The Guadeloupe raccoon (Procyon lotor minor) is a common raccoon subspecies endemic to the two main islands (Basse-Terre Island and Grande-Terre) of Guadeloupe in the Lesser Antilles.

Classification 

Though thought in the past to be a distinct species, the Guadeloupe raccoon is a subspecies of the common raccoon (Procyon lotor), according to two studies in 1999 and 2003. The study of its morphological and genetic traits done in 2003 by Kristofer M. Helgen and Don E. Wilson indicated that the Guadeloupe raccoon was introduced by humans just a few centuries ago. This assumption is supported by the fact that the Guadeloupe raccoon seems to be closely related to the Bahamian raccoon (Procyon lotor maynardi), which is endemic on New Providence Island in the Bahamas, an archipelago nearly 2,000 km (1,243 mi) away, and that evidence exists of former raccoon populations on Cuba, Hispaniola, and Jamaica. Therefore, the Guadeloupe raccoon is listed to be conspecific with the Bahaman raccoon in the third edition of Mammal Species of the World and its former scientific name Procyon (lotor) minor is listed as a synonym for Procyon lotor maynardi.  According to Pons’ haplotype comparisons done by his study, the genetic distance between the lotor subspecies and P. l. minor was shorter than between P. l. hirtus, pallidus and lotor. Raccoons of Arizona are the most divergent, as they are from separate branches, whereas Guadeloupe raccoons are most similar to raccoons from Virginia and Maryland.

Description 

Compared to an average sized raccoon, the Guadeloupe raccoon is small with a delicate skull, making it an example of insular dwarfism. The coat is dark gray, with a slight ocher tint on the neck and shoulders. On the underparts, only a few guard hairs cover the light brown ground hairs.

Conservation 
In 1996, the Guadeloupe raccoon was classified as endangered by the IUCN because its population number of less than 2,500 mature individuals has continued to decline. Considering its small range, the Guadeloupe raccoon was most likely never numerous, just as the four other island raccoons: the (Cozumel raccoon, Tres Marias raccoon, Bahamian raccoon and the extinct Barbados raccoon).

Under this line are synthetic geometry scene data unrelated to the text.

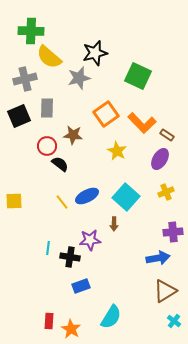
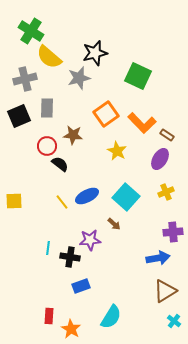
green cross: rotated 30 degrees clockwise
brown arrow: rotated 48 degrees counterclockwise
red rectangle: moved 5 px up
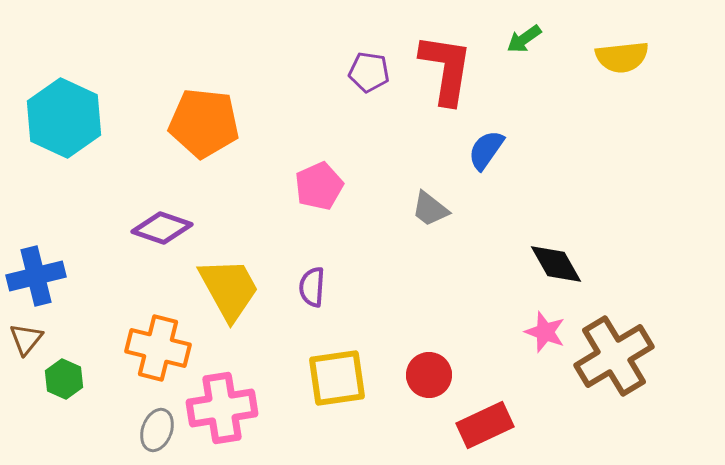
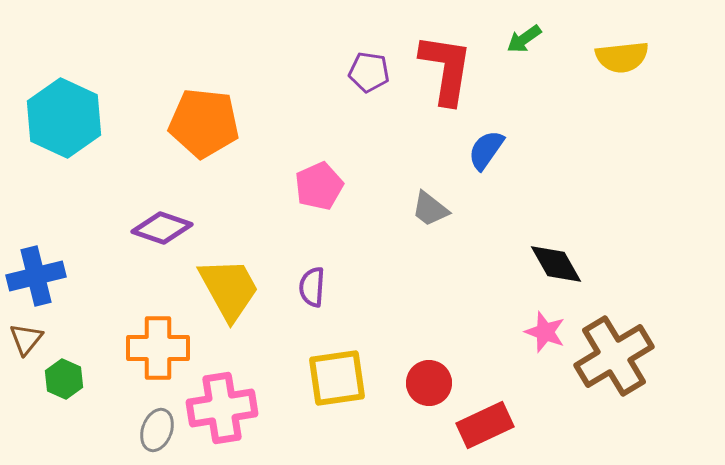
orange cross: rotated 14 degrees counterclockwise
red circle: moved 8 px down
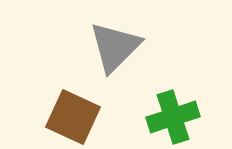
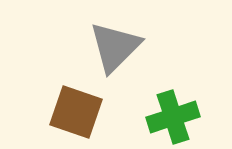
brown square: moved 3 px right, 5 px up; rotated 6 degrees counterclockwise
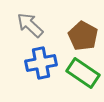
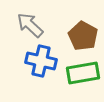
blue cross: moved 2 px up; rotated 24 degrees clockwise
green rectangle: rotated 44 degrees counterclockwise
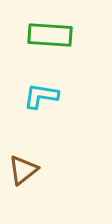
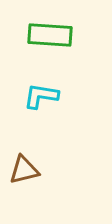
brown triangle: moved 1 px right; rotated 24 degrees clockwise
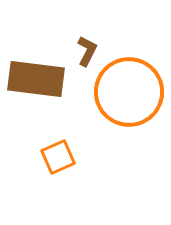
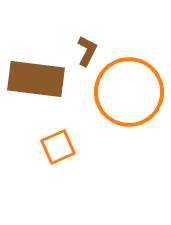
orange square: moved 10 px up
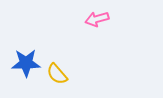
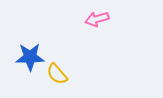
blue star: moved 4 px right, 6 px up
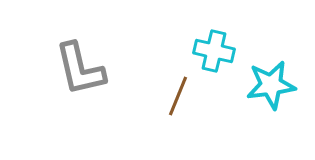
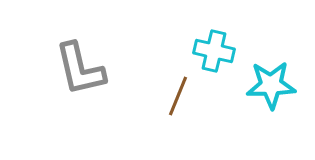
cyan star: rotated 6 degrees clockwise
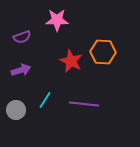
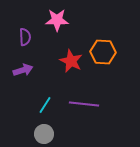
purple semicircle: moved 3 px right; rotated 72 degrees counterclockwise
purple arrow: moved 2 px right
cyan line: moved 5 px down
gray circle: moved 28 px right, 24 px down
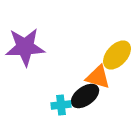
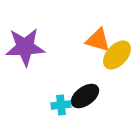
orange triangle: moved 37 px up
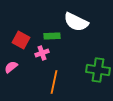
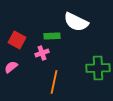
red square: moved 4 px left
green cross: moved 2 px up; rotated 10 degrees counterclockwise
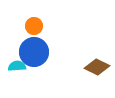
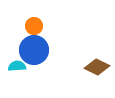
blue circle: moved 2 px up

The Guadeloupe raccoon suffers from the destruction of its habitat, mangrove forests and the rainforest, on Guadeloupe. Furthermore, it is threatened by the reported introduction of the crab-eating raccoon. The Guadeloupe raccoon has been chosen as emblematic species for the Guadeloupe National Park, but it may face extinction without additional conservation efforts.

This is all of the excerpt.